If the demand curve for an individual firm is perfectly elastic, then we can say:
Multiple Choice
A: The firm has no market pricing power. B: The firm is in a state of perfect competition. C: It can produce as little or as much as it wants and it sells products at the same price. D: All of the statements above are true.
The correct answer and explanation is:
The correct answer is D: All of the statements above are true.
When a firm’s demand curve is perfectly elastic, it means that the firm can sell any quantity of output at a given price, but it cannot charge a price higher than that level. The demand curve in this case is a horizontal line, reflecting the fact that the firm is a price taker. This characteristic can be broken down into several key implications:
- A: The firm has no market pricing power: Since the firm is a price taker in a perfectly elastic market, it has no control over the price at which it sells its goods. The firm must accept the prevailing market price and cannot increase the price without losing all its customers.

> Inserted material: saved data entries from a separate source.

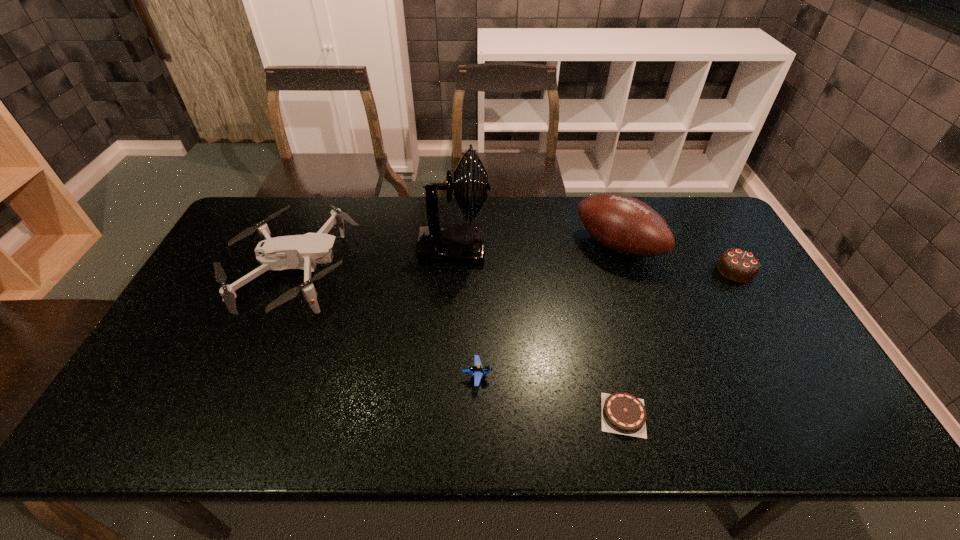 The image size is (960, 540). Find the location of `object that is at the left edge`. object that is at the left edge is located at coordinates (303, 252).

Find the location of a particular element. This screenshot has width=960, height=540. object that is at the right edge is located at coordinates (739, 265).

Identify the location of object at the far left corner. The height and width of the screenshot is (540, 960). (303, 252).

In the image, there is a desktop. Identify the location of vacant space at the far edge. (288, 231).

At what (x,y) coordinates should I click in order to perform the action: click on free spot at the near edge of the desktop. Please return your answer as a coordinate pair (x, y). Looking at the image, I should click on (488, 435).

The height and width of the screenshot is (540, 960). I want to click on free location at the left edge, so click(164, 374).

At what (x,y) coordinates should I click in order to perform the action: click on vacant region at the far right corner of the desktop. Please return your answer as a coordinate pair (x, y). Image resolution: width=960 pixels, height=540 pixels. Looking at the image, I should click on (715, 238).

Identify the location of vacant point located between the third tallest object and the fan. (374, 260).

Identify the location of free point between the football (American) and the shorter chocolate cake. This screenshot has width=960, height=540. (620, 330).

Identify the location of vacant region between the football (American) and the tallest object. This screenshot has height=540, width=960. (536, 246). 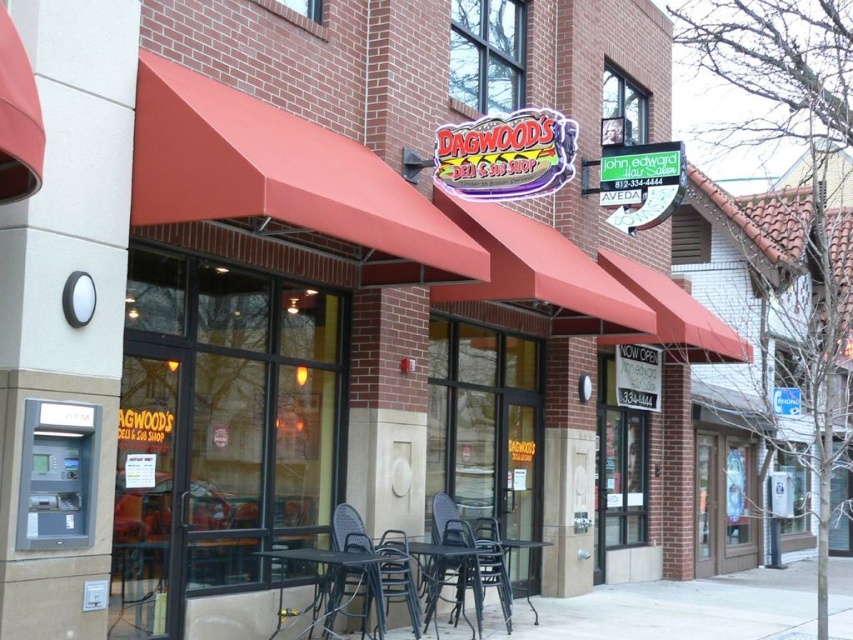 You are standing at the entrance of Dagwood Deli and Sub Shop. You see a rattan chair at lower center and John Edward Hair Salon sign. Which object is closer to you?

The rattan chair at lower center is closer to you since it is 7.30 meters away from John Edward Hair Salon sign, which is further away.

You are a customer standing at the entrance of Dagwood Deli and Sub Shop. You see a black plastic chair at center and a black metal table at lower center. Which object is closer to you?

The black plastic chair at center is closer to you because it is further to the viewer than the black metal table at lower center. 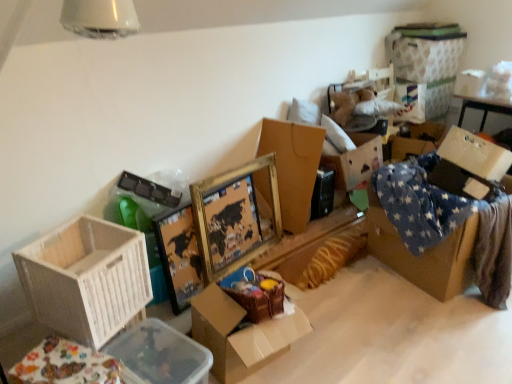 Question: Should I look upward or downward to see clear plastic container at lower left, positioned as the third storage box in right-to-left order?

Choices:
 (A) down
 (B) up

Answer: (A)

Question: Considering the relative positions of gold/gilded picture frame at center and gold cardboard box at center, arranged as the 3th box when viewed from the front, in the image provided, is gold/gilded picture frame at center to the right of gold cardboard box at center, arranged as the 3th box when viewed from the front, from the viewer's perspective?

Choices:
 (A) yes
 (B) no

Answer: (B)

Question: Considering the relative sizes of gold/gilded picture frame at center and gold cardboard box at center, arranged as the 3th box when viewed from the front, in the image provided, is gold/gilded picture frame at center wider than gold cardboard box at center, arranged as the 3th box when viewed from the front,?

Choices:
 (A) no
 (B) yes

Answer: (A)

Question: From a real-world perspective, is gold/gilded picture frame at center physically above gold cardboard box at center, arranged as the 3th box when viewed from the front?

Choices:
 (A) no
 (B) yes

Answer: (B)

Question: From a real-world perspective, is gold/gilded picture frame at center beneath gold cardboard box at center, arranged as the 3th box when viewed from the front?

Choices:
 (A) no
 (B) yes

Answer: (A)

Question: Does gold/gilded picture frame at center have a smaller size compared to gold cardboard box at center, acting as the 1th box starting from the back?

Choices:
 (A) no
 (B) yes

Answer: (A)

Question: Can you confirm if gold/gilded picture frame at center is shorter than gold cardboard box at center, arranged as the 3th box when viewed from the front?

Choices:
 (A) no
 (B) yes

Answer: (A)

Question: Does gold cardboard box at center, arranged as the 3th box when viewed from the front, have a lesser width compared to gold/gilded picture frame at center?

Choices:
 (A) yes
 (B) no

Answer: (B)

Question: Is gold cardboard box at center, acting as the 1th box starting from the back, directly adjacent to gold/gilded picture frame at center?

Choices:
 (A) no
 (B) yes

Answer: (A)

Question: Can you confirm if gold cardboard box at center, arranged as the 3th box when viewed from the front, is smaller than gold/gilded picture frame at center?

Choices:
 (A) no
 (B) yes

Answer: (B)

Question: Could gold/gilded picture frame at center be considered to be inside gold cardboard box at center, acting as the 1th box starting from the back?

Choices:
 (A) no
 (B) yes

Answer: (A)

Question: Is gold cardboard box at center, acting as the 1th box starting from the back, to the left of gold/gilded picture frame at center from the viewer's perspective?

Choices:
 (A) no
 (B) yes

Answer: (A)

Question: Is the depth of gold cardboard box at center, acting as the 1th box starting from the back, less than that of gold/gilded picture frame at center?

Choices:
 (A) no
 (B) yes

Answer: (A)

Question: Is clear plastic container at lower left, positioned as the 1th storage box in bottom-to-top order, positioned beyond the bounds of gold/gilded picture frame at center?

Choices:
 (A) yes
 (B) no

Answer: (A)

- B: The firm is in a state of perfect competition: Perfect competition is defined by several criteria, one of which is that firms sell identical products, and there are many firms in the market. In such a market, the demand curve for an individual firm is perfectly elastic because each firm’s product is indistinguishable from the others. No firm can charge more than the market price, leading to a horizontal demand curve.
- C: It can produce as little or as much as it wants and it sells products at the same price: In a perfectly competitive market, the firm can decide how much to produce, but no matter how much it produces, it will sell its goods at the market price. The key point here is that the price remains constant regardless of the quantity supplied by the firm, reflecting the perfect elasticity of demand for its product.
These conditions align with the principles of perfect competition, where numerous firms produce homogeneous products, and no firm has the ability to influence the market price. Therefore, D is correct, as all statements accurately describe the implications of a perfectly elastic demand curve for a firm.